| HN Mirror

> This is just coming up with excuses for the MTurk workers

No. The authors are not trying to study MTurk market dynamics. They are trying to compare humans and LLMs.

Both questions are interesting and useful. This study is only asking about the second question. That's okay. Isolating specific questions and studying them without a bunch of confounds is one of the basic principles of experiment design. The experiment isn't intended to answer every question all at once. It's intended to answer one very specific question accurately.

LLMs can both be worse at Mensa tasks and also better than humans at a variety of reasoning tasks that have economic value. Or, LLMs can be worse at those reasoning tasks but still reasonably good enough and therefore better on a cost-adjusted basis. There's no contradiction there, and I don't think the authors have this confusion.

> The comparison in the paper is not really fair

The study is not trying to fairly compare these two methods of getting work done in general. It's trying to study whether LLMs have "abstraction abilities at humanlike levels", using Mensa puzzles as a proxy.

You can take issues with the goal of the study (like I do).
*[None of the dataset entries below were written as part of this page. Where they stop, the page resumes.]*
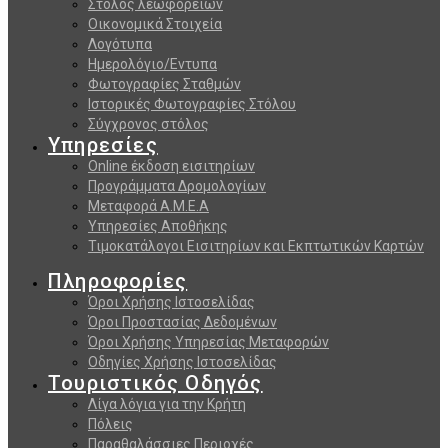
Στόλος λεωφορείων
Οικονομικά Στοιχεία
Λογότυπα
Ημερολόγιο/Εντυπα
Φωτογραφίες Σταθμών
Ιστορικές Φωτογραφίες Στόλου
Σύγχρονος στόλος
Υπηρεσίες
Online έκδοση εισιτηρίων
Προγράμματα Δρομολογίων
Μεταφορά Α.Μ.Ε.Α
Υπηρεσίες Αποθήκης
Τιμοκατάλογοι Εισιτηρίων και Εκπτωτικών Καρτών
Πληροφορίες
Όροι Χρήσης Ιστοσελίδας
Όροι Προστασίας Δεδομένων
Όροι Χρήσης Υπηρεσίας Μεταφορών
Οδηγίες Χρήσης Ιστοσελίδας
Τουριστικός Οδηγός
Λίγα λόγια για την Κρήτη
Πόλεις
Παραθαλάσσιες Περιοχές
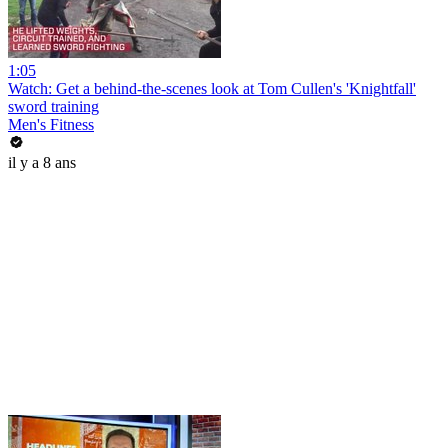
1:05
Watch: Get a behind-the-scenes look at Tom Cullen's 'Knightfall'
sword training
Men's Fitness
il y a 8 ans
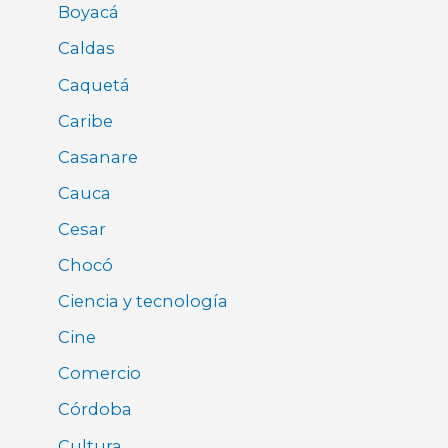
Boyacá
Caldas
Caquetá
Caribe
Casanare
Cauca
Cesar
Chocó
Ciencia y tecnología
Cine
Comercio
Córdoba
Cultura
But given that goal, the authors' protocols are completely reasonable as a minimal quality control.

Or, to put this another way: why would NOT filtering out clickbots and humans speedrunning surveys for $0.25/piece result in a more insightful study given the author's stated research question?

> It turns out that GPT-4 does not have those problems.

I think the authors would agree but also point out that these problems aren't the ones they are studying in this particular paper. They would probably suggest that this is interesting future work for themselves, or for labor economists, and that their results in this paper could be incorporated into that larger study (which would hopefully generalize beyond MTurk in particular, since MTUrk inter alia are such uniquely chaotic subsets of the labor market).

For me, the problems with the study are:

1. The question isn't particularly interesting because no one cares about Mensa tests. These problem sets make an implicit assumption that psychometric tools which have some amount of predictive power for humans will have similar predictive power for LLMs. I think that's a naive assumption, and that even if correlations exist the underlying causes are so divergent that the results are difficult to operationalize. So I'm not really sure what to do with studies like this until I find an ethical business model that allows me to make money by automating Mensa style test-taking en masse. Which I kind of hope will ever exist, to be honest.

2. MTurk is a hit mess (typo, but sic). If you want to do this type of study just recruit human participants in the old fashioned ways.

But given the goal of the authors, I don't think applying MTurk filters is "unfair". In fact, if anything, they're probably not doing enough.